Let's make the ansatz that $$ u(x) = \begin{cases}
\phi(x), &\text{if } x\in (0,\alpha) \\
mx +c , &\text{if } x\in [ \alpha , 1)
\end{cases} $$ for some $\alpha \in (0,1)$, $m,c\in \mathbb R$. If we can find a solution $u \in H^1_0(-1,1)$ of this form then we are done since the solution is unique. If you draw a picture I think it is clear why this is a logical guess. I'm also making use of the fact that the solution to the obstacle problem is harmonic (i.e. affine in 1D) in $(-1,1) \cap \{u>\phi\}$. In fact, from regularity theory for the obstacle problem, we know that $u \in C^{1,1} ((-1,1))$ which will make our life easier since we will just find $\alpha,m,$ and $c$ such that this is the case.

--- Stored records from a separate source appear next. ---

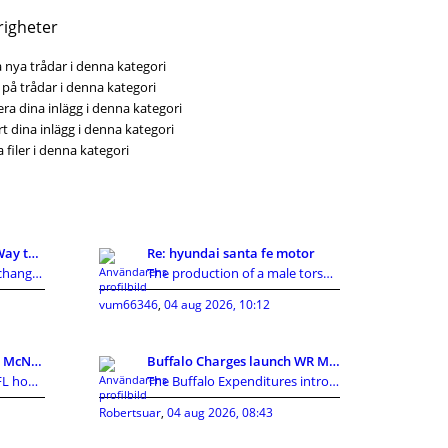
righeter
 nya trådar i denna kategori
på trådar i denna kategori
ra dina inlägg i denna kategori
t dina inlägg i denna kategori
 filer i denna kategori
KI Detector: A Smarter Way to Review AI-Assisted C
Re: hyundai santa fe motor
Artificial intelligence has changed how people cre
The production of a male torso sex doll involves m
vum66346
,
04 aug 2026, 10:12
Texans Information: Cal McNair nearer toward getti
Buffalo Charges launch WR Mecole Hardman Jr., sign
Houston Texans NewsNFL home owners established in
The Buffalo Expenditures introduced a collection o
Robertsuar
,
04 aug 2026, 08:43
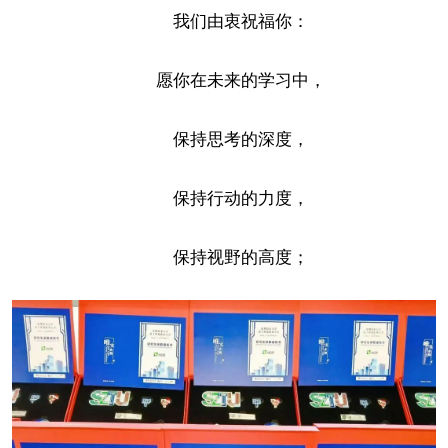
我们由衷祝福你：
愿你在未来的学习中，
保持思考的深度，
保持行动的力度，
保持视野的高度；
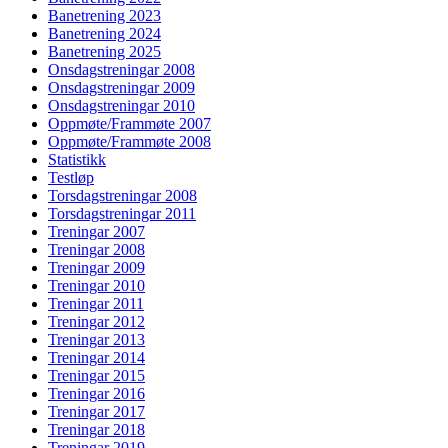
Banetrening 2023
Banetrening 2024
Banetrening 2025
Onsdagstreningar 2008
Onsdagstreningar 2009
Onsdagstreningar 2010
Oppmøte/Frammøte 2007
Oppmøte/Frammøte 2008
Statistikk
Testløp
Torsdagstreningar 2008
Torsdagstreningar 2011
Treningar 2007
Treningar 2008
Treningar 2009
Treningar 2010
Treningar 2011
Treningar 2012
Treningar 2013
Treningar 2014
Treningar 2015
Treningar 2016
Treningar 2017
Treningar 2018
Treningar 2019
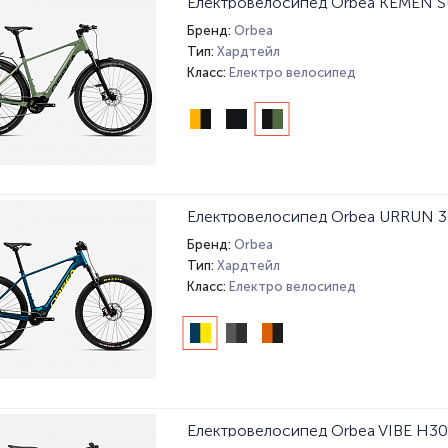
Електровелосипед Orbea KEMEN S
Бренд:
Orbea
Тип:
Хардтейл
Класс:
Електро велосипед
Електровелосипед Orbea URRUN 3
Бренд:
Orbea
Тип:
Хардтейл
Класс:
Електро велосипед
Електровелосипед Orbea VIBE H30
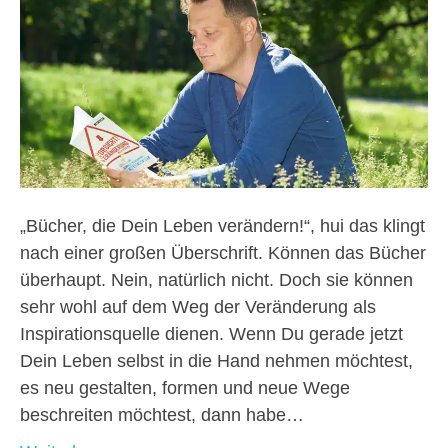
„Bücher, die Dein Leben verändern!“, hui das klingt
nach einer großen Überschrift. Können das Bücher
überhaupt. Nein, natürlich nicht. Doch sie können
sehr wohl auf dem Weg der Veränderung als
Inspirationsquelle dienen. Wenn Du gerade jetzt
Dein Leben selbst in die Hand nehmen möchtest,
es neu gestalten, formen und neue Wege
beschreiten möchtest, dann habe…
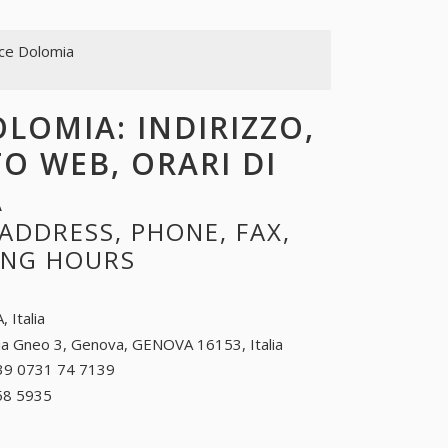
lce Dolomia
OLOMIA: INDIRIZZO,
TO WEB, ORARI DI
A
ADDRESS, PHONE, FAX,
NING HOURS
, Italia
ia Gneo 3, Genova, GENOVA 16153, Italia
39 0731 74 7139
+39 0731 74 7139
58 5935
+39 0321 58 5935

Now, since we want $u=0$ at $x=-1, 1 $ (in the trace sense), we need $$c=-m.$$ Next, $$ \lim_{x\to \alpha^-} u(x) = \frac34-\alpha^2 \text{ and }\lim_{x\to \alpha^+} u(x) = m(\alpha-1),$$ so $\frac34-\alpha^2=m(\alpha-1)$ which gives $$ m = \frac{3-4\alpha^2}{4(\alpha-1)}$$ Finally, $$\lim_{x\to \alpha^-} u'(x) =-2\alpha \text{ and } \lim_{x\to \alpha^+} u'(x) =\frac{3-4\alpha^2}{4(\alpha-1)} ,$$ so $$-2\alpha=\frac{3-4\alpha^2}{4(\alpha-1)} $$ which gives that $\alpha = 1/2.$ Substituting these value back into our ansatz gives that $$u(x)= \begin{cases}
3/4-x^2, &\text{if } x\in (-1/2,1/2) \\
1-\vert x \vert , &\text{if } x\in [-1,-1/2] \cup[ 1/2 , 1]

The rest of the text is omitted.